Of course, Nate would never do an Occam's razor exercise like Cueball and note that Obambi simply appears disinterested to the mass of Americans, who have awakened to the realization that they mistakenly gave the inmates the key to the asylum in 2008 [actually starting in 2006 with the Foley blogstorm and other dirty demonrat tricks]. They are now looking for some adult supervision. Here's 538's take:
The reasons for the Democrats’ decline are, as we say in the business, overdetermined". That is, there are no lack of hypotheses to explain it: lots of causes for this one effect. The economy? Sure. Unpopular legislation like health care? Yep. Some “bad luck” events like the Gulf Oil spill? Mmm-hmm. The new energy breathed into conservatives by the Tea Party movement? Uh-huh.
And this hardly exhausts the theories. An inexperienced White House that has sometimes been surprisingly inept at coping with the 24/7 news media cycle? The poor optics associated with Democrats having had a filibuster-proof majority in theory, but not always in practice? All of the above.

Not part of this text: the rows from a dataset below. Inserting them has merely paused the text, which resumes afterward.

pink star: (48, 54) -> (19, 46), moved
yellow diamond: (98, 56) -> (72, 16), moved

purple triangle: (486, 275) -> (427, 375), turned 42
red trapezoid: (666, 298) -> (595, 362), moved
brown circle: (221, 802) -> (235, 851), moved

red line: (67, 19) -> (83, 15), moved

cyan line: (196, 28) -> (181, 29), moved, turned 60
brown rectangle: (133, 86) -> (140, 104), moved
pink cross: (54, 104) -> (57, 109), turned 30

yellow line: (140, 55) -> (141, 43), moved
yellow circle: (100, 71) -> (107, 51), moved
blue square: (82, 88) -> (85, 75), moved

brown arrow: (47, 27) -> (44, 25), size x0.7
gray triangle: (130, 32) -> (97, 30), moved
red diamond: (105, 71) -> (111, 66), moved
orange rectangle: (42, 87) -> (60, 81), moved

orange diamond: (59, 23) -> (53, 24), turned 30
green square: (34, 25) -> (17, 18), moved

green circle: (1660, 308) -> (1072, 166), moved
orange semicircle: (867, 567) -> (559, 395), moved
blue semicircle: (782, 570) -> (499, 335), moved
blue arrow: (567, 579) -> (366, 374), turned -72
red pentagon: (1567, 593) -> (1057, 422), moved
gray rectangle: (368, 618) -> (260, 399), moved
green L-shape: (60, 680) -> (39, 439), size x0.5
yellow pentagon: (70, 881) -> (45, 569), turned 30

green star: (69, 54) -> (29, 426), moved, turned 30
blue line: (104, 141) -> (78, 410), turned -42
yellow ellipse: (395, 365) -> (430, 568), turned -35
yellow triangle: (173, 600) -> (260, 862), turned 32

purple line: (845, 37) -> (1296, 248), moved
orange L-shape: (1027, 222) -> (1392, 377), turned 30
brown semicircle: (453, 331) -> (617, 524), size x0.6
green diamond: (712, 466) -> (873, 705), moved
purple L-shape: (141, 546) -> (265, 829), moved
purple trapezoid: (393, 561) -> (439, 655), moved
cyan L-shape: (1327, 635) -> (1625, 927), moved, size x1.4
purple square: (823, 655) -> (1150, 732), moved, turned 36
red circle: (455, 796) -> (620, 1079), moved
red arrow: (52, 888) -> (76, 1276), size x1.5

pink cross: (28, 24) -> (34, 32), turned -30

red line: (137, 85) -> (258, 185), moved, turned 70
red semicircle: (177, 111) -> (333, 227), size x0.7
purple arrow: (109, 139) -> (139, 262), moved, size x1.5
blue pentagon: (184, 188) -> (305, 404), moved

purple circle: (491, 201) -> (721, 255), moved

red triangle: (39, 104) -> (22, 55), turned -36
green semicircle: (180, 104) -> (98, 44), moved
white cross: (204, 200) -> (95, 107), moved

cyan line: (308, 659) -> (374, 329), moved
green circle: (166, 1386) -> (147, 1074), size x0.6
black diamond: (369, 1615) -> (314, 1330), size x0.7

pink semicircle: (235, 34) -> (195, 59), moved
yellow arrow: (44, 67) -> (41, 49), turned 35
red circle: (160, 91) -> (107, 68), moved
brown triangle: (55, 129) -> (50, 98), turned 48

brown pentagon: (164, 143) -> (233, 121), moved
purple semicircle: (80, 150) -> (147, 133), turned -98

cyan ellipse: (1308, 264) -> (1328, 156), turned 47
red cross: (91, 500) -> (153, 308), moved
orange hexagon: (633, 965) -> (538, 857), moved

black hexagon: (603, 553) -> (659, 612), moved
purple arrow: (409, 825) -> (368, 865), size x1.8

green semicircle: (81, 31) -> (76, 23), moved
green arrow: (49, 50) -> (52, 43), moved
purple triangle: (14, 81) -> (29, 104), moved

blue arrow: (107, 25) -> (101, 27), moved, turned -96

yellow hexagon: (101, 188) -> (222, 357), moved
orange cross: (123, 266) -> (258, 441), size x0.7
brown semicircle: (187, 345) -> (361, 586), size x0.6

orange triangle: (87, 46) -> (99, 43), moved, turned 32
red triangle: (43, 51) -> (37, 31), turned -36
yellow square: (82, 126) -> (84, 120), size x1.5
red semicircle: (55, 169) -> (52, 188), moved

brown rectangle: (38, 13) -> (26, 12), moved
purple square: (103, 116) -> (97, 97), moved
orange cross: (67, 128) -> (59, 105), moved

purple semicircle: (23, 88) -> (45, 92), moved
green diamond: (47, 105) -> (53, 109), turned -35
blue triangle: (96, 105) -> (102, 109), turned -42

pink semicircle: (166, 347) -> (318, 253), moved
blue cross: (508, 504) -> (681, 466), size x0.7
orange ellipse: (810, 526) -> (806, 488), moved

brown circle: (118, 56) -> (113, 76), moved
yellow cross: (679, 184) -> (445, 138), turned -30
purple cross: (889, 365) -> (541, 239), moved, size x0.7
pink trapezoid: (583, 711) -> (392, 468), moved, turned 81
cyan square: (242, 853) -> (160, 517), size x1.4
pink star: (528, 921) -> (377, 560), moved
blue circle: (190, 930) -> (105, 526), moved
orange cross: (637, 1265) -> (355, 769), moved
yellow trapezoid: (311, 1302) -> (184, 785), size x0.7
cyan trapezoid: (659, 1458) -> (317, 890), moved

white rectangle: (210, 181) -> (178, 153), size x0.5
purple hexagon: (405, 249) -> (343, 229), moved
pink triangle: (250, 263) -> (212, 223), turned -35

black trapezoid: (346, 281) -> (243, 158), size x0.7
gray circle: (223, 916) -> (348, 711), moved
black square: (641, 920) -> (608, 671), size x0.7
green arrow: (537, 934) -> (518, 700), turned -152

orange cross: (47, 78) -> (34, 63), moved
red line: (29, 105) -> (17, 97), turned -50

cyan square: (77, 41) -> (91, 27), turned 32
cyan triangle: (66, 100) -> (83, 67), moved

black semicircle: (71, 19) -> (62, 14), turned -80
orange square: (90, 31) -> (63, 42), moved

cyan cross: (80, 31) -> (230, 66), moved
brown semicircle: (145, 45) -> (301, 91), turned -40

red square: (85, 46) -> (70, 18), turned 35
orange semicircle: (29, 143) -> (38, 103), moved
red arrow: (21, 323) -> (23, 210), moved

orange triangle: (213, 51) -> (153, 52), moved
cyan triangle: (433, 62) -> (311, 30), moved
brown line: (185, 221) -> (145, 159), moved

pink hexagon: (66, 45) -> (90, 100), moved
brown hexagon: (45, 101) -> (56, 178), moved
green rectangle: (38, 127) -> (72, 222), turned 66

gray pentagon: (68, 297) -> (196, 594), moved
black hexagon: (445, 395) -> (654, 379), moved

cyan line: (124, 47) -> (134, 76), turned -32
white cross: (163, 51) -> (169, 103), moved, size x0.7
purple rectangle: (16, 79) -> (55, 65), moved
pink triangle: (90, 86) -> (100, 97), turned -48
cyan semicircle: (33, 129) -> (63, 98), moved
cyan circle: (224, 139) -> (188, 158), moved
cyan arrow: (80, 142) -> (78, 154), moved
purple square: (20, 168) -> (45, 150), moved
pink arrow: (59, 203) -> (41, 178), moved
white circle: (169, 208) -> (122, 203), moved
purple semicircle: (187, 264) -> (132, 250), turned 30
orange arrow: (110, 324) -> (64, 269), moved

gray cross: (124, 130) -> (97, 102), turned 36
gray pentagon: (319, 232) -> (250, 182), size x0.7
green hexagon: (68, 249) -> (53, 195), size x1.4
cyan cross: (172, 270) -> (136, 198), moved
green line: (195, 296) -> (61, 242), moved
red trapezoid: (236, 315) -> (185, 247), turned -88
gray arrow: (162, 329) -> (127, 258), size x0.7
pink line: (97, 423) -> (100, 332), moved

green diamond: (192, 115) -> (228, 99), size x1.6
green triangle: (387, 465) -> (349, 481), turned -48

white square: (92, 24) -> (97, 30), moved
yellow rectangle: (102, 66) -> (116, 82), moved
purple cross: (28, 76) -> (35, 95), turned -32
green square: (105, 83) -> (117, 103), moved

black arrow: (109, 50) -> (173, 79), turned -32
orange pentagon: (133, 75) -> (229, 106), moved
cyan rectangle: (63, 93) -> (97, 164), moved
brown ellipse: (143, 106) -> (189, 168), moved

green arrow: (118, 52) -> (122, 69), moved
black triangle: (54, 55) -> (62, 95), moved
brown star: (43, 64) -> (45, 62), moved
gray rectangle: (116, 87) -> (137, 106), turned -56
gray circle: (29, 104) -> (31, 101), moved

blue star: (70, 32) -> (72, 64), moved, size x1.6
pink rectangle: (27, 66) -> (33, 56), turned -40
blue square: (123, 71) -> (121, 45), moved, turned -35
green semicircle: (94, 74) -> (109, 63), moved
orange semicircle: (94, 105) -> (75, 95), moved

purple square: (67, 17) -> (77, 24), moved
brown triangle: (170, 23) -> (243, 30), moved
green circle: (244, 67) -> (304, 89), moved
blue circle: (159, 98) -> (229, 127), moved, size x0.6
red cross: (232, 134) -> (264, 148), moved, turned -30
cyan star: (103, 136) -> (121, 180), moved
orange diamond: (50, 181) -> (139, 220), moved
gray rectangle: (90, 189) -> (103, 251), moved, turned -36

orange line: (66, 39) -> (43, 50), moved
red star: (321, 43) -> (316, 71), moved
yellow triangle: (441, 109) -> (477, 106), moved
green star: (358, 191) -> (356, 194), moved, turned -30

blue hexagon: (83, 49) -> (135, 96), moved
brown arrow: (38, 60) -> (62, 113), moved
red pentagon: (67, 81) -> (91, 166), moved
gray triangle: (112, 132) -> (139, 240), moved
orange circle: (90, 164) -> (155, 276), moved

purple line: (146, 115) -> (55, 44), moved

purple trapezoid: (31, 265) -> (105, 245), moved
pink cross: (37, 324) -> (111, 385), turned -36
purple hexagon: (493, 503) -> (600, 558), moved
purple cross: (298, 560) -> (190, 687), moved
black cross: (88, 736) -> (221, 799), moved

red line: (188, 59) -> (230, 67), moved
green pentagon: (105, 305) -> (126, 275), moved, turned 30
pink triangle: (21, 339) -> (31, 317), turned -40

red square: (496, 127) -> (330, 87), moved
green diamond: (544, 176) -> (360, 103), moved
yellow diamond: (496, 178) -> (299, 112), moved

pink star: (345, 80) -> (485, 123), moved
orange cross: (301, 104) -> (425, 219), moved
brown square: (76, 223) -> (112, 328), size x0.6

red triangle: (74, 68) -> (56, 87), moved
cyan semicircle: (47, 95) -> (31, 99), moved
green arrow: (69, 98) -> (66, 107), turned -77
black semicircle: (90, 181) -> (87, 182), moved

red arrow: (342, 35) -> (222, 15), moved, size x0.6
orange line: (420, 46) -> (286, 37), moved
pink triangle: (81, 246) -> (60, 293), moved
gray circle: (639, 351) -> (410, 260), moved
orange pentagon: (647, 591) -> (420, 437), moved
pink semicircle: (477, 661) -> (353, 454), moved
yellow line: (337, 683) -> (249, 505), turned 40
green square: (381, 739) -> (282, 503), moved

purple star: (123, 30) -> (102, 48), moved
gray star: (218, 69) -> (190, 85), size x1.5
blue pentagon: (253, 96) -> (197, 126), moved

These causes can’t be so easily untangled on the basis of polling evidence; there’s really no basis on which to evaluate the competing hypotheses. This is particularly so given that different types of political events aren’t isolated from one another — health care reform might have been unpopular, for instance, but the reason for its unpopularity may ultimately have been the economy.
Silver's underplaying of health care is pilloried as typical demonrat trickery and MSM spermburper chicanery by Jay Cost in realClear article:
...there has been a real danger of losing the House for some time, a danger that predates "Recovery Summer" and goes back to the health care debate.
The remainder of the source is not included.